Linux EXT4 FS development
 help / color / mirror / Atom feed
From: Zhang Yi <yi.zhang@huaweicloud.com>
To: "Darrick J. Wong" <djwong@kernel.org>, Brian Foster <bfoster@redhat.com>
Cc: fstests@vger.kernel.org, zlang@kernel.org,
	linux-ext4@vger.kernel.org, linux-fsdevel@vger.kernel.org,
	jack@suse.cz, yi.zhang@huawei.com, yizhang089@gmail.com,
	yangerkun@huawei.com
Subject: Re: [PATCH v3] generic/790: test post-EOF gap zeroing persistence
Date: Wed, 13 May 2026 09:23:57 +0800	[thread overview]
Message-ID: <f9ad1efa-ccd3-4f5d-99dd-eacff4fc4eaf@huaweicloud.com> (raw)
In-Reply-To: <20260512180935.GB9544@frogsfrogsfrogs>

On 5/13/2026 2:09 AM, Darrick J. Wong wrote:
> On Wed, Apr 29, 2026 at 07:24:05AM -0400, Brian Foster wrote:
>> On Tue, Apr 28, 2026 at 04:57:50PM +0800, Zhang Yi wrote:
>>> From: Zhang Yi <yi.zhang@huawei.com>
>>>
>>> Test that extending a file past a non-block-aligned EOF correctly
>>> zero-fills the gap [old_EOF, block_boundary), and that this zeroing
>>> persists through a filesystem shutdown+remount cycle.
>>>
>>> Stale data beyond EOF can persist on disk when append write data blocks
>>> are flushed before the on-disk file size update, or when concurrent
>>> append writeback and mmap writes persist non-zero data past EOF.
>>> Subsequent post-EOF operations (append write, fallocate, truncate up)
>>> must zero-fill and persist the gap to prevent exposing stale data.
>>>
>>> The test pollutes the file's last physical block (via FIEMAP + raw
>>> device write) with a sentinel pattern beyond i_size, then performs each
>>> extend operation and verifies the gap is zeroed both in memory and on
>>> disk.
> 
> Hmm.  So this test fails on ext4, which apparently doesn't persist the
> isize update, which seems like a reasonable behaveior.

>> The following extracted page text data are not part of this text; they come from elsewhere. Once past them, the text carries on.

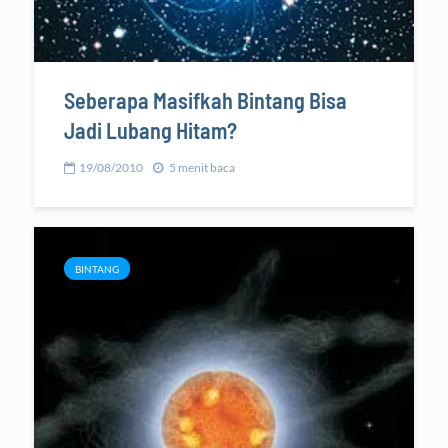
Seberapa Masifkah Bintang Bisa
Jadi Lubang Hitam?
19/08/2010
5 menit baca
BINTANG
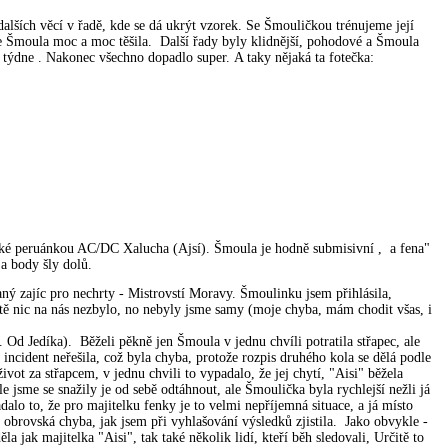
dalších věcí v řadě, kde se dá ukrýt vzorek. Se Šmouličkou trénujeme její
se Šmoula moc a moc těšila. Další řady byly klidnější, pohodové a Šmoula
 týdne . Nakonec všechno dopadlo super. A taky nějaká ta fotečka:
 také peruánkou AC/DC Xalucha (Ajsí). Šmoula je hodně submisivní , a fena"
 a body šly dolů.
ný zajíc pro nechrty - Mistrovstí Moravy. Šmoulinku jsem přihlásila,
ostě nic na nás nezbylo, no nebyly jsme samy (moje chyba, mám chodit všas, i
d Jedíka). Běželi pěkně jen Šmoula v jednu chvíli potratila střapec, ale
incident neřešila, což byla chyba, protože rozpis druhého kola se dělá podle
t za střapcem, v jednu chvili to vypadalo, že jej chytí, "Aisi" běžela
 jsme se snažily je od sebě odtáhnout, ale Šmoulička byla rychlejší nežli já
dalo to, že pro majitelku fenky je to velmi nepříjemná situace, a já místo
 obrovská chyba, jak jsem při vyhlašování výsledků zjistila. Jako obvykle -
 jak majitelka "Aisi", tak také několik lidí, kteří běh sledovali, Určitě to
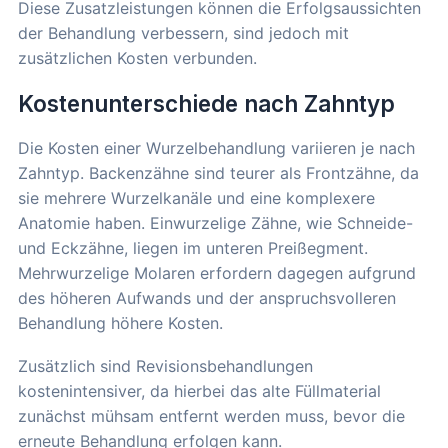
Diese Zusatzleistungen können die Erfolgsaussichten
der Behandlung verbessern, sind jedoch mit
zusätzlichen Kosten verbunden.
Kostenunterschiede nach Zahntyp
Die Kosten einer Wurzelbehandlung variieren je nach
Zahntyp. Backenzähne sind teurer als Frontzähne, da
sie mehrere Wurzelkanäle und eine komplexere
Anatomie haben. Einwurzelige Zähne, wie Schneide-
und Eckzähne, liegen im unteren Preißegment.
Mehrwurzelige Molaren erfordern dagegen aufgrund
des höheren Aufwands und der anspruchsvolleren
Behandlung höhere Kosten.
Zusätzlich sind Revisionsbehandlungen
kostenintensiver, da hierbei das alte Füllmaterial
zunächst mühsam entfernt werden muss, bevor die
erneute Behandlung erfolgen kann.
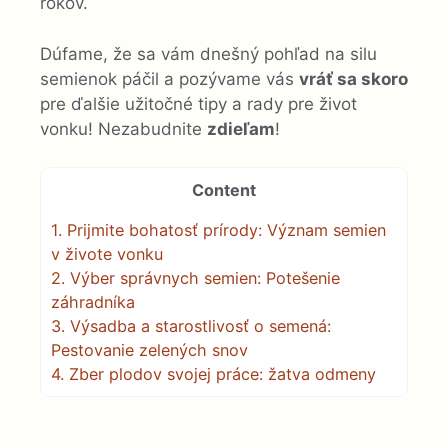
rokov.
Dúfame, že sa vám dnešný pohľad na silu
semienok páčil a pozývame vás
vráť sa skoro
pre ďalšie užitočné tipy a rady pre život
vonku! Nezabudnite
zdieľam
!
Content
1.
Prijmite bohatosť prírody: Význam semien
v živote vonku
2.
Výber správnych semien: Potešenie
záhradníka
3.
Výsadba a starostlivosť o semená:
Pestovanie zelených snov
4.
Zber plodov svojej práce: žatva odmeny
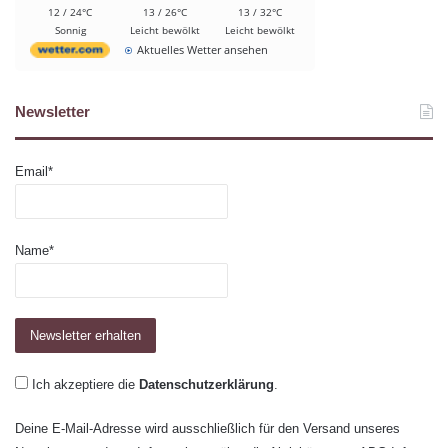
12 / 24°C
13 / 26°C
13 / 32°C
Sonnig
Leicht bewölkt
Leicht bewölkt
Aktuelles Wetter ansehen
Newsletter
Email*
Name*
Ich akzeptiere die
Datenschutzerklärung
.
Deine E-Mail-Adresse wird ausschließlich für den Versand unseres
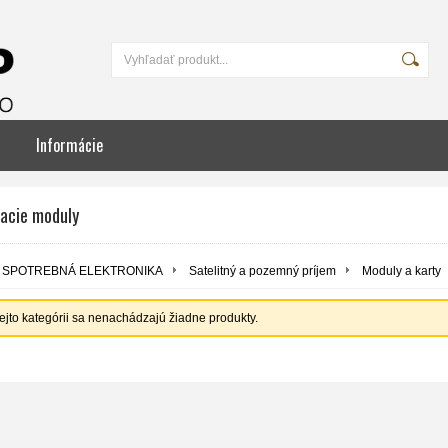
Informácie
acie moduly
SPOTREBNÁ ELEKTRONIKA
Satelitný a pozemný príjem
Moduly a karty
tejto kategórii sa nenachádzajú žiadne produkty.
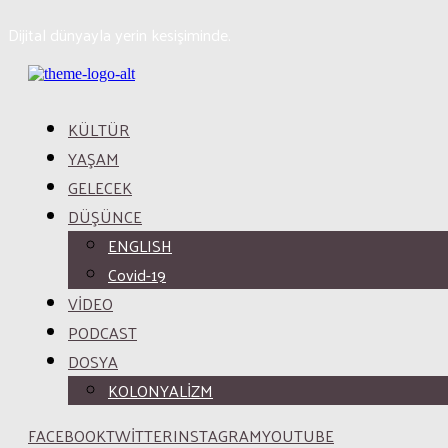
Dijital dünyayla yerin kesişiminde.
KÜLTÜR
YAŞAM
GELECEK
DÜŞÜNCE
ENGLISH
Covid-19
VİDEO
PODCAST
DOSYA
KOLONYALİZM
FACEBOOK
TWITTER
INSTAGRAM
YOUTUBE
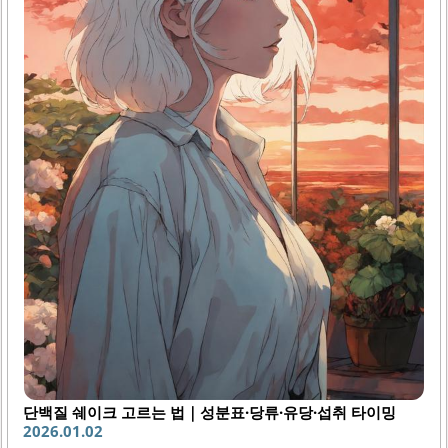
단백질 쉐이크 고르는 법｜성분표·당류·유당·섭취 타이밍
2026.01.02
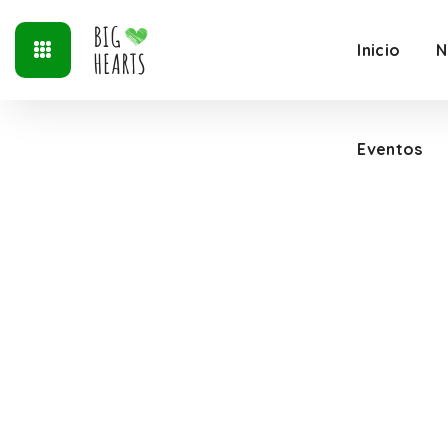
Inicio
N
Eventos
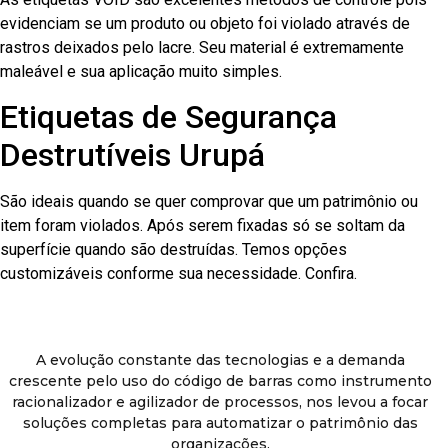
evidenciam se um produto ou objeto foi violado através de
rastros deixados pelo lacre. Seu material é extremamente
maleável e sua aplicação muito simples.
Etiquetas de Segurança
Destrutíveis Urupá
São ideais quando se quer comprovar que um patrimônio ou
item foram violados. Após serem fixadas só se soltam da
superfície quando são destruídas. Temos opções
customizáveis conforme sua necessidade. Confira.
A evolução constante das tecnologias e a demanda
crescente pelo uso do código de barras como instrumento
racionalizador e agilizador de processos, nos levou a focar
soluções completas para automatizar o patrimônio das
organizações.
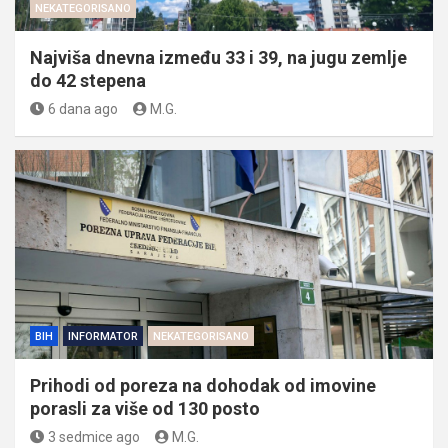
NEKATEGORISANO
Najviša dnevna između 33 i 39, na jugu zemlje
do 42 stepena
6 dana ago
M.G.
BIH
INFORMATOR
NEKATEGORISANO
Prihodi od poreza na dohodak od imovine
porasli za više od 130 posto
3 sedmice ago
M.G.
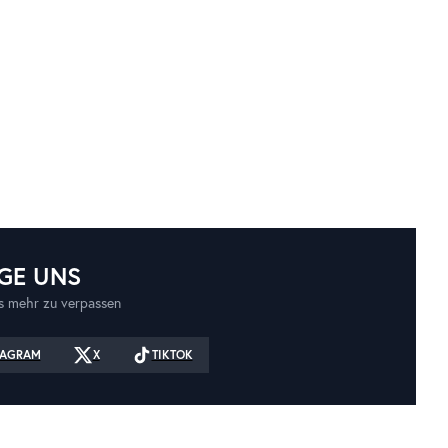
GE UNS
 mehr zu verpassen
TAGRAM
X
TIKTOK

This is an ext4 issue on the shutdown path. I have submitted a patch to fix
this issue. Please see below patch for details.

 https://lore.kernel.org/linux-ext4/20260424104201.1930823-1-yi.zhang@huaweicloud.com/

> 
> It also complains about seeing the 0x5a pattern on xfs, which surprises
> me a little.  Is that a bug in xfs, and is someone working on that?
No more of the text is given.